● Task to complete: The lines below starting at the line containing "Производственные площадки, где" and ending at the line containing "решений особого уровня" are to be repeated exactly, with both ends kept and nothing else added.

● Transcribed page contents:

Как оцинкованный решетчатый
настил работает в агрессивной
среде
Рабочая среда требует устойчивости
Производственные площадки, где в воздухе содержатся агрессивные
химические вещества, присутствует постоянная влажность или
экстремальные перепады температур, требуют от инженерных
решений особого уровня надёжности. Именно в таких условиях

--

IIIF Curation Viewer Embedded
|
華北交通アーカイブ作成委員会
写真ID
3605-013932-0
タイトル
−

...

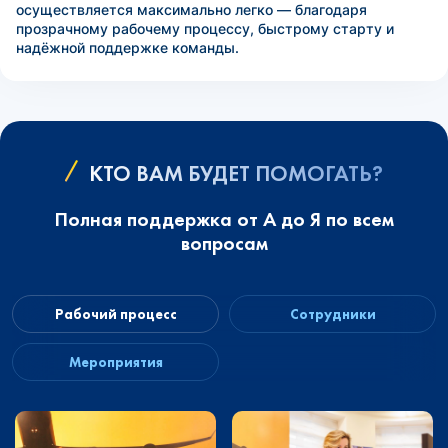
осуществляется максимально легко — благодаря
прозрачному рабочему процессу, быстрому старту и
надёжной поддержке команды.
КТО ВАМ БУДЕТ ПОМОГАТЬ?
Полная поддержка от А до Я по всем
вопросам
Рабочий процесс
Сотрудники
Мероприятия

● Reply:
Производственные площадки, где в воздухе содержатся агрессивные
химические вещества, присутствует постоянная влажность или
экстремальные перепады температур, требуют от инженерных
решений особого уровня надёжности. Именно в таких условиях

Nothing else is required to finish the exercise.